I know that there are lot of example but I didn't get my head around it... I just want to localize some strings and textfiles. That's what I currently do to receive a string or filecontent
MyResources.ResourceManager.GetString(name + "IdentString");
now I was looking for a way to store additional languages. The resources are wrapped into provider (about twelve provider at the moment, but that count will grow in the future) used by a ASP.Net MVC application (no view attached!)
As far as I know there are two ways to archive this:
And as far as I understand I have to use external tools in both scenarios and either have to link some satellite assemblies to the origin resource (each for one language) that get automatically loaded by the resource manager or I have to use a FilebasedResourceManager that loads the resource-file (a binary version for each language) from a external location. That means in both cases only the origin resource is embed in the project and the others are just attached in some sort. Did I get it right or am I totally wrong?
Some additional info
No need to say that I don't have any idea which one to take or how they really work or if there even other ways. As I started looking for this I thought about just naming my resource file after a convention like fr-resource.resx
or de-resource.resx
so that the resource-manager can take the thread culture or a given one and try to fetch the string from this resource or fallback to the default. But I found just something about satellites (what just remind me of a damn song) which should be registered to the web.config
but need to build by just external tools...
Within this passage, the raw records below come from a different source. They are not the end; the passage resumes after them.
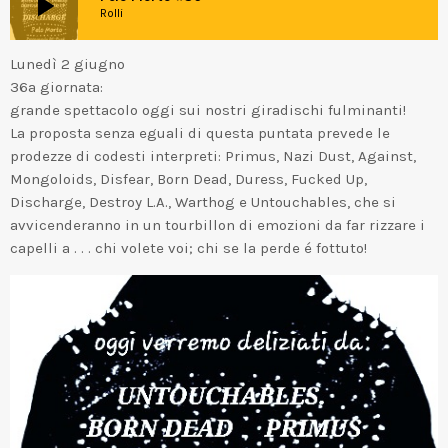
play_arrow
Rolli
Lunedì 2 giugno
36a giornata:
grande spettacolo oggi sui nostri giradischi fulminanti!
La proposta senza eguali di questa puntata prevede le
prodezze di codesti interpreti: Primus, Nazi Dust, Against,
Mongoloids, Disfear, Born Dead, Duress, Fucked Up,
Discharge, Destroy L.A., Warthog e Untouchables, che si
avvicenderanno in un tourbillon di emozioni da far rizzare i
capelli a . . . chi volete voi; chi se la perde é fottuto!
You are on the right path by renaming the resx files according to culture. However you'd name them like the following
resources.resx
(This will be the default fallback.)resources.de.resx
(This will be the culture neutral german resources.)If you place these files next to the default resx and include them in the project then the compiler will take care of building the sattelite assemblies, and the resource manager will take care of finding them.
Sattelite assemlies will be blaced in a sub-folder with the name of the culture. So if you have \myApp.exe
as the output you will also get a \de\myApp.resources.dll
You won't have to do something to link these files to your original assembly. If you "forget" to supply theses sattelite assembly's your app just won't have german resources and falls back to the default.